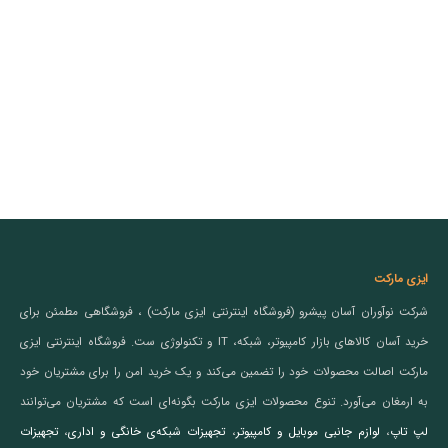
ایزی مارکت
شرکت نوآوران آسان پیشرو (فروشگاه اینترنتی ایزی مارکت) ، فروشگاهی مطمئن برای
خرید آسان کالاهای بازار کامپیوتر، شبکه، IT و تکنولوژی ست. فروشگاه اینترنتی ایزی
مارکت اصالت محصولات خود را تضمین می‌کند و یک خرید امن را برای مشتریان خود
به ارمغان می‌آورد. تنوع محصولات ایزی مارکت بگونه‌ای است که مشتریان می‌توانند
لپ تاپ
،
لوازم جانبی موبایل و کامپیوتر
،
تجهیزات شبکه‌ی خانگی و اداری
،
تجهیزات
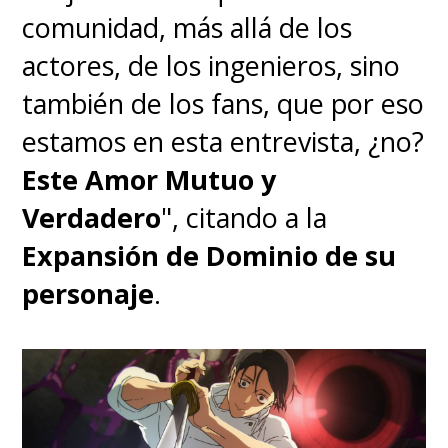
en mujer y oso panda -
comunidad, más allá de los
respectivamente- con el agua
actores, de los ingenieros, sino
fría y ese será tan solo el
también de los fans, que por eso
inicio de una serie de
estamos en esta entrevista, ¿no?
situaciones cómicas,
Este Amor Mutuo y
hilarantes y románticas que
Verdadero
", citando a la
tendrán al centro a Ranma y
Expansión de Dominio de su
Akane
, a quienes
no les atrae
personaje
.
la idea de estar
comprometidos...
¿o
sí?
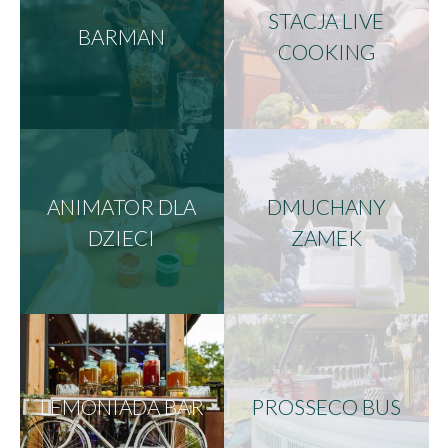
STACJA LIVE
BARMAN
COOKING
ANIMATOR DLA
DMUCHANY
DZIECI
ZAMEK
LEMONIADA BAR
PROSSECO BUS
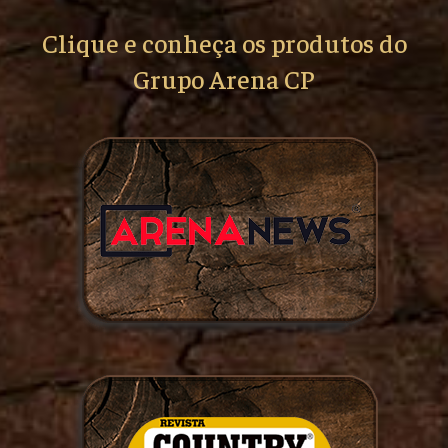
Clique e conheça os produtos do
Grupo Arena CP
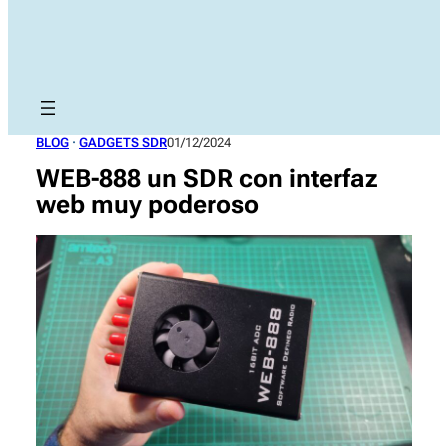
BLOG
 · 
GADGETS SDR
01/12/2024
WEB-888 un SDR con interfaz
web muy poderoso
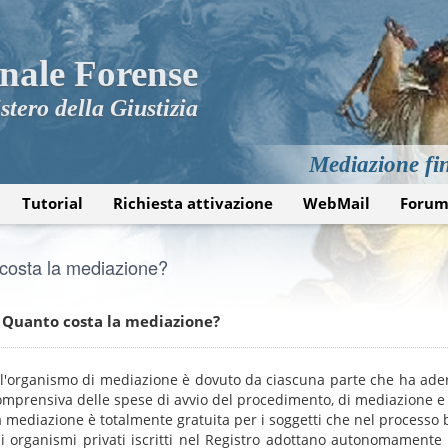
nale Forense
stero della Giustizia
Mediazione fin
Tutorial
Richiesta attivazione
WebMail
Foru
costa la mediazione?
Quanto costa la mediazione?
ll'organismo di mediazione è dovuto da ciascuna parte che ha ader
omprensiva delle spese di avvio del procedimento, di mediazione e
a mediazione è totalmente gratuita per i soggetti che nel processo b
li organismi privati iscritti nel Registro adottano autonomamente 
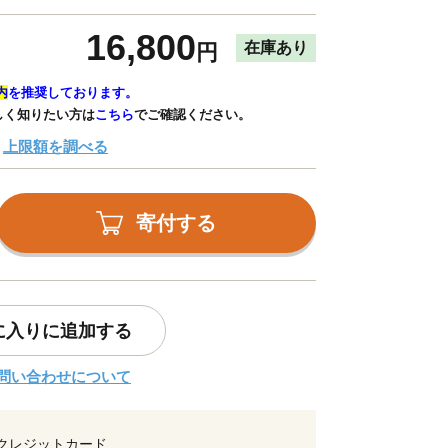
16,800
在庫あり
円
内
を推奨しております。
しく知りたい方は
こちら
でご確認ください。
上限額を調べる
寄付する
に入りに追加する
問い合わせについて
クレジットカード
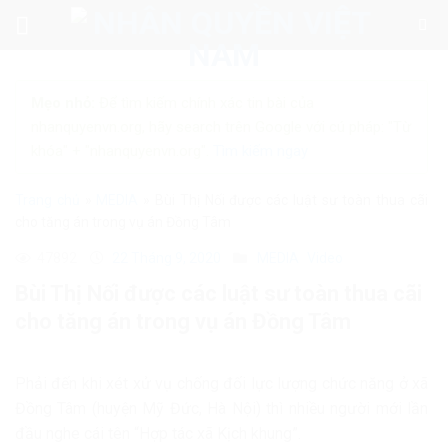
Skip
to
content
Mẹo nhỏ:
Để tìm kiếm chính xác tin bài của
nhanquyenvn.org, hãy search trên Google với cú pháp: "Từ
khóa" + "nhanquyenvn.org".
Tìm kiếm ngay
Trang chủ
»
MEDIA
»
Bùi Thị Nối được các luật sư toàn thua cãi
cho tăng án trong vụ án Đồng Tâm
47892
22 Tháng 9, 2020
MEDIA
Video
Bùi Thị Nối được các luật sư toàn thua cãi
cho tăng án trong vụ án Đồng Tâm
Phải đến khi xét xử vụ chống đối lực lượng chức năng ở xã
Đồng Tâm (huyện Mỹ Đức, Hà Nội) thì nhiều người mới lần
đầu nghe cái tên “Hợp tác xã Kịch khung”.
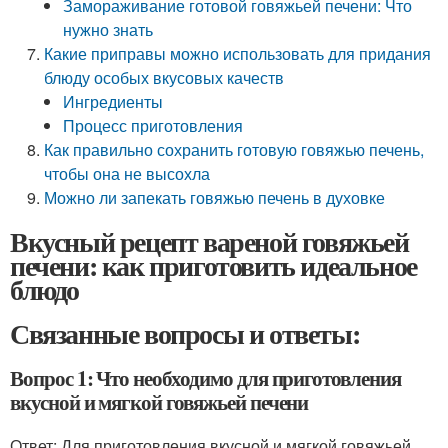
Замораживание готовой говяжьей печени: Что
нужно знать
Какие приправы можно использовать для придания
блюду особых вкусовых качеств
Ингредиенты
Процесс приготовления
Как правильно сохранить готовую говяжью печень,
чтобы она не высохла
Можно ли запекать говяжью печень в духовке
Вкусный рецепт вареной говяжьей
печени: как приготовить идеальное
блюдо
Связанные вопросы и ответы:
Вопрос 1: Что необходимо для приготовления
вкусной и мягкой говяжьей печени
Ответ: Для приготовления вкусной и мягкой говяжьей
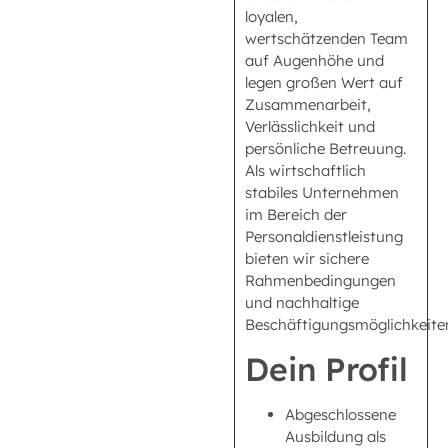
loyalen,
wertschätzenden Team
auf Augenhöhe und
legen großen Wert auf
Zusammenarbeit,
Verlässlichkeit und
persönliche Betreuung.
Als wirtschaftlich
stabiles Unternehmen
im Bereich der
Personaldienstleistung
bieten wir sichere
Rahmenbedingungen
und nachhaltige
Beschäftigungsmöglichkeite
Dein Profil
Abgeschlossene
Ausbildung als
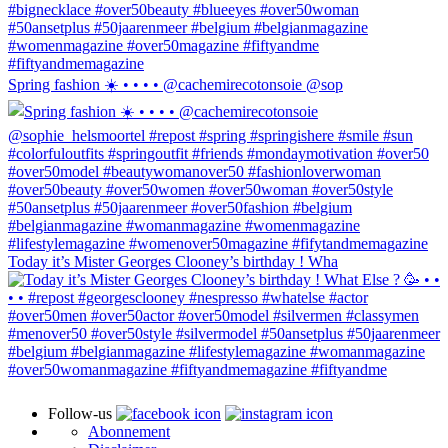
Spring fashion ☀️ • • • • @cachemirecotonsoie @sop
Today it’s Mister Georges Clooney’s birthday ! Wha
Follow-us
Abonnement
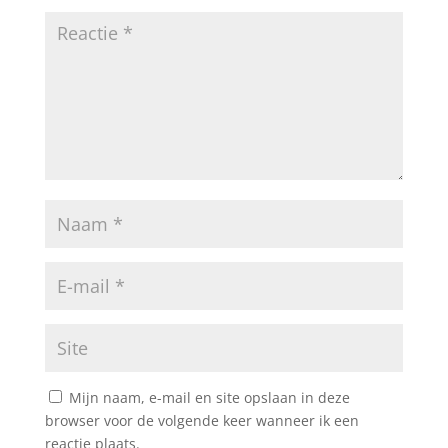
Mijn naam, e-mail en site opslaan in deze
browser voor de volgende keer wanneer ik een
reactie plaats.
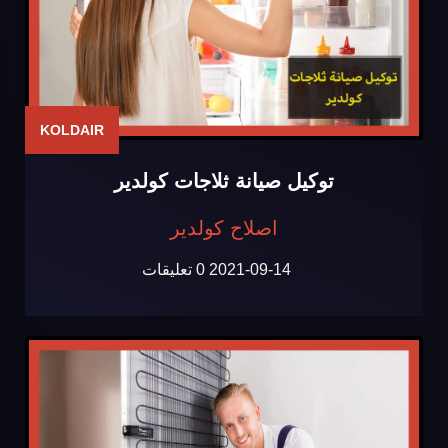
KOLDAIR
توكيل صيانة ثلاجات كولدير
اصلاح كولدير
2021-09-14
0 تعليقات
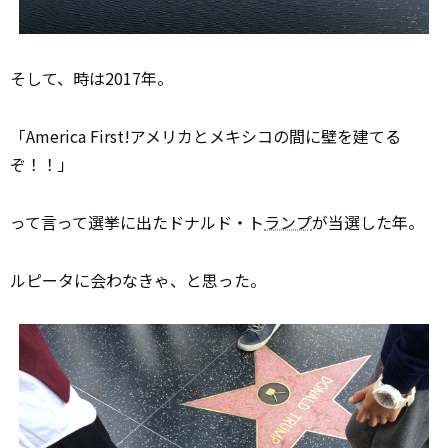
そして、時は2017年。
「America First!アメリカとメキシコの間に壁を建てる
ぞ！！」
って言って選挙に出たドナルド・ト
ランプ
が当選した年。
ルピータに会わなきゃ、と思った。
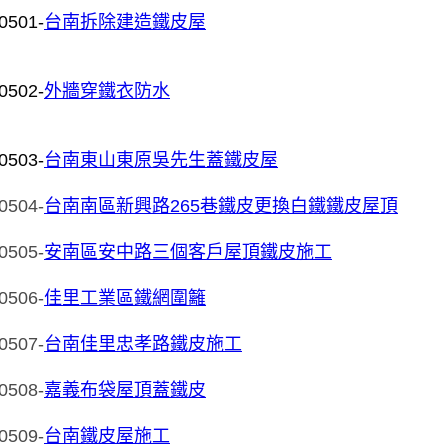
0501
-
台南拆除建造鐵皮屋
0502-
外牆穿鐵衣防水
0503-
台南東山東原吳先生蓋鐵皮屋
0504-
台南南區新興路265巷鐵皮更換白鐵鐵皮屋頂
0505-
安南區安中路三個客戶屋頂鐵皮施工
0506-
佳里工業區鐵網圍籬
0507-
台南佳里忠孝路鐵皮施工
0508-
嘉義布袋屋頂蓋鐵皮
0509-
台南鐵皮屋施工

· · · · · · ·

Goal of the exercise:
Please repeat the data above exactly as it appears, pictures excluded.

Reply:
ایزی مارکت
شرکت نوآوران آسان پیشرو (فروشگاه اینترنتی ایزی مارکت) ، فروشگاهی مطمئن برای
خرید آسان کالاهای بازار کامپیوتر، شبکه، IT و تکنولوژی ست. فروشگاه اینترنتی ایزی
مارکت اصالت محصولات خود را تضمین می‌کند و یک خرید امن را برای مشتریان خود
به ارمغان می‌آورد. تنوع محصولات ایزی مارکت بگونه‌ای است که مشتریان می‌توانند
لپ تاپ
،
لوازم جانبی موبایل و کامپیوتر
،
تجهیزات شبکه‌ی خانگی و اداری
،
تجهیزات
en mujer y oso panda -
comunidad, más allá de los
respectivamente- con el agua
actores, de los ingenieros, sino
fría y ese será tan solo el
también de los fans, que por eso
inicio de una serie de
estamos en esta entrevista, ¿no?
situaciones cómicas,
Este Amor Mutuo y
hilarantes y románticas que
Verdadero
", citando a la
tendrán al centro a Ranma y
Expansión de Dominio de su
Akane
, a quienes
no les atrae
personaje
.
la idea de estar
comprometidos...
¿o
sí?
STACJA LIVE
BARMAN
COOKING
ANIMATOR DLA
DMUCHANY
DZIECI
ZAMEK
LEMONIADA BAR
PROSSECO BUS
Clique e conheça os produtos do
Grupo Arena CP
BLOG
 · 
GADGETS SDR
01/12/2024
WEB-888 un SDR con interfaz
web muy poderoso
nale Forense
stero della Giustizia
Mediazione fin
Tutorial
Richiesta attivazione
WebMail
Foru
costa la mediazione?
Quanto costa la mediazione?
ll'organismo di mediazione è dovuto da ciascuna parte che ha ader
omprensiva delle spese di avvio del procedimento, di mediazione e
a mediazione è totalmente gratuita per i soggetti che nel processo b
li organismi privati iscritti nel Registro adottano autonomamente 
16,800
在庫あり
円
内
を推奨しております。
しく知りたい方は
こちら
でご確認ください。
上限額を調べる
寄付する
に入りに追加する
問い合わせについて
クレジットカード
Skip
to
content
Mẹo nhỏ:
Để tìm kiếm chính xác tin bài của
nhanquyenvn.org, hãy search trên Google với cú pháp: "Từ
khóa" + "nhanquyenvn.org".
Tìm kiếm ngay
Trang chủ
»
MEDIA
»
Bùi Thị Nối được các luật sư toàn thua cãi
cho tăng án trong vụ án Đồng Tâm
47892
22 Tháng 9, 2020
MEDIA
Video
Bùi Thị Nối được các luật sư toàn thua cãi
cho tăng án trong vụ án Đồng Tâm
Phải đến khi xét xử vụ chống đối lực lượng chức năng ở xã
Đồng Tâm (huyện Mỹ Đức, Hà Nội) thì nhiều người mới lần
đầu nghe cái tên “Hợp tác xã Kịch khung”.
Замораживание готовой говяжьей печени: Что
нужно знать
Какие приправы можно использовать для придания
блюду особых вкусовых качеств
Ингредиенты
Процесс приготовления
Как правильно сохранить готовую говяжью печень,
чтобы она не высохла
Можно ли запекать говяжью печень в духовке
Вкусный рецепт вареной говяжьей
печени: как приготовить идеальное
блюдо
Связанные вопросы и ответы:
Вопрос 1: Что необходимо для приготовления
вкусной и мягкой говяжьей печени
Ответ: Для приготовления вкусной и мягкой говяжьей
loyalen,
wertschätzenden Team
auf Augenhöhe und
legen großen Wert auf
Zusammenarbeit,
Verlässlichkeit und
persönliche Betreuung.
Als wirtschaftlich
stabiles Unternehmen
im Bereich der
Personaldienstleistung
bieten wir sichere
Rahmenbedingungen
und nachhaltige
Beschäftigungsmöglichkeite
Dein Profil
Abgeschlossene
Ausbildung als
Spring fashion ☀️ • • • • @cachemirecotonsoie @sop
Today it’s Mister Georges Clooney’s birthday ! Wha
Follow-us
Abonnement
Mijn naam, e-mail en site opslaan in deze
browser voor de volgende keer wanneer ik een
reactie plaats.
KOLDAIR
توكيل صيانة ثلاجات كولدير
اصلاح كولدير
2021-09-14
0 تعليقات
そして、時は2017年。
「America First!アメリカとメキシコの間に壁を建てる
ぞ！！」
って言って選挙に出たドナルド・ト
ランプ
が当選した年。
ルピータに会わなきゃ、と思った。
0501
-
台南拆除建造鐵皮屋
0502-
外牆穿鐵衣防水
0503-
台南東山東原吳先生蓋鐵皮屋
0504-
台南南區新興路265巷鐵皮更換白鐵鐵皮屋頂
0505-
安南區安中路三個客戶屋頂鐵皮施工
0506-
佳里工業區鐵網圍籬
0507-
台南佳里忠孝路鐵皮施工
0508-
嘉義布袋屋頂蓋鐵皮
0509-
台南鐵皮屋施工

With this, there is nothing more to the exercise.